The pasta is finished off with green onions and cilantro which might seem like a hassle to remember right at the end, but the flavor they add is definitely worth it. Both add a freshness to the dish that I would not want left out. If you’re a fan of peanut noodles, this recipe will not disappoint!
for the sauce:
- 1 can light coconut milk
- 3/4 cup peanut butter
- 2 tbsp fresh minced ginger
- 1 tbsp fresh lime juice
- 3 tbsp soy sauce
- 2 cloves garlic
- dash of hot sauce according to heat preference
- 1/2 cup chicken broth or water
for the pasta:
- 12 oz whole wheat spaghetti or rice noodles
- 2 tbsp canola oil
- 2 chicken breasts cubed
- 1 red bell pepper sliced
- 1 carrot shredded
- 3/4 cup snow peas sliced longitudinally
- 1/2 cup fresh cilantro chopped
- green onions
To make the sauce:
- Add all ingredients to food processor and puree to mix completely. Set aside.
To make the pasta:
- Bring large pot of water to boil. Once boiling, add noodles and cook according to package.

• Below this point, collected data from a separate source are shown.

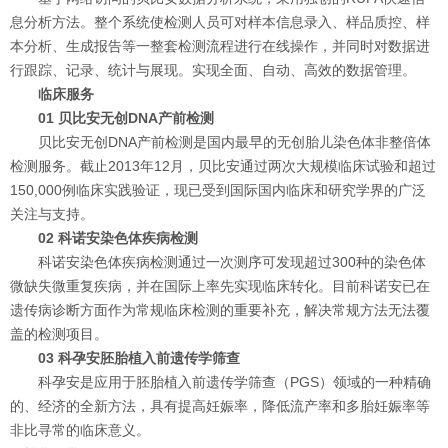
息分析方法。整个系统使检测人员可对样本信息录入、样品质控、样
本分析、生成报告等一整套检测流程进行在线操作，并同时对数据进
行跟踪、记录、统计与展现。实现全面、自动、高效的数据管理。
临床服务
01 贝比安无创DNA产前检测
贝比安无创DNA产前检测是国内最早的无创胎儿染色体非整倍体
检测服务。截止2013年12月，贝比安通过两次大规模临床试验和超过
150,000例临床实践验证，现已受到国际国内临床和研究学界的广泛
关注与支持。
02 科诺安染色体疾病检测
科诺安染色体疾病检测通过一次测序可发现超过300种的染色体
微缺失微重复疾病，并在国际上率先实现临床转化。目前科诺安已在
遗传病诊断方面作为常规临床检测的重要补充，解决常规方法无法覆
盖的检测项目。
03 科孕安胚胎植入前遗传学筛查
科孕安是应用于胚胎植入前遗传学筛查（PGS）领域的一种精确
的、经济的全新方法，具有提高妊娠率，降低流产率和多胎妊娠率等
非比寻常的临床意义。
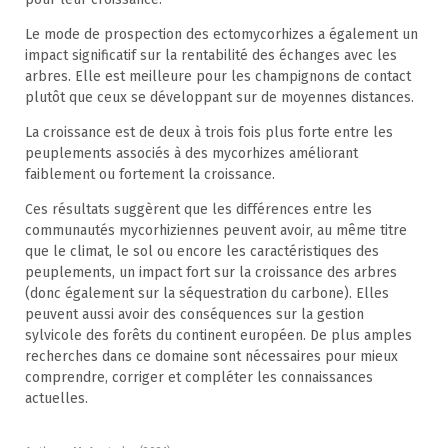
Le mode de prospection des ectomycorhizes a également un
impact significatif sur la rentabilité des échanges avec les
arbres. Elle est meilleure pour les champignons de contact
plutôt que ceux se développant sur de moyennes distances.
La croissance est de deux à trois fois plus forte entre les
peuplements associés à des mycorhizes améliorant
faiblement ou fortement la croissance.
Ces résultats suggèrent que les différences entre les
communautés mycorhiziennes peuvent avoir, au même titre
que le climat, le sol ou encore les caractéristiques des
peuplements, un impact fort sur la croissance des arbres
(donc également sur la séquestration du carbone). Elles
peuvent aussi avoir des conséquences sur la gestion
sylvicole des forêts du continent européen. De plus amples
recherches dans ce domaine sont nécessaires pour mieux
comprendre, corriger et compléter les connaissances
actuelles.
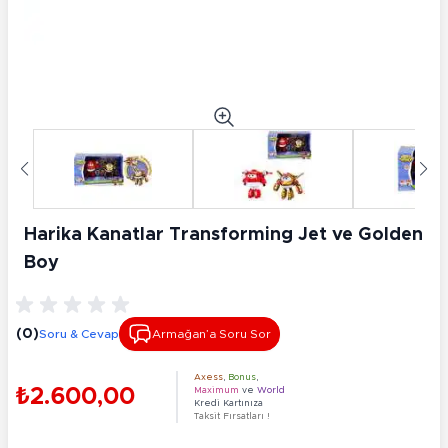
Harika Kanatlar Transforming Jet ve Golden
Boy
(0)
Soru & Cevap
Armağan’a Soru Sor
Axess
,
Bonus
,
₺2.600,00
Maximum
ve
World
Kredi Kartınıza
Taksit Fırsatları !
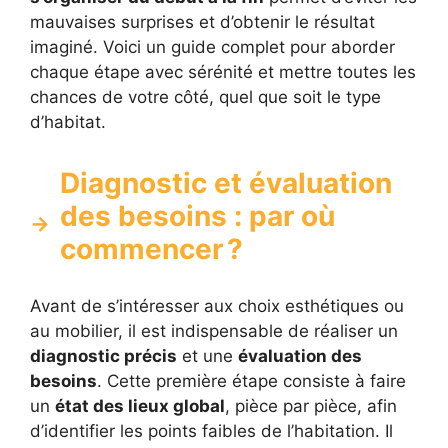
mauvaises surprises et d’obtenir le résultat
imaginé. Voici un guide complet pour aborder
chaque étape avec sérénité et mettre toutes les
chances de votre côté, quel que soit le type
d’habitat.
Diagnostic et évaluation
des besoins : par où
commencer ?
Avant de s’intéresser aux choix esthétiques ou
au mobilier, il est indispensable de réaliser un
diagnostic précis
et une
évaluation des
besoins
. Cette première étape consiste à faire
un
état des lieux global
, pièce par pièce, afin
d’identifier les points faibles de l’habitation. Il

- While pasta water is heating, add 1 tbsp oil to wok or large skillet over medium-high heat.
- Once oil is hot, add chicken and cook until cooked through, about 7-8 minutes.
- Remove chicken from wok, then add remaining 1 tbsp oil.
- Add bell pepper and carrots and cook 5 minutes.
- Add snow peas and cook another 2-3 minutes, until they are soft.
- Once vegetables are finished, add chicken and noodles to wok, then add sauce.
- Stir well to evenly distribute sauce.
- Top with cilantro and green onions.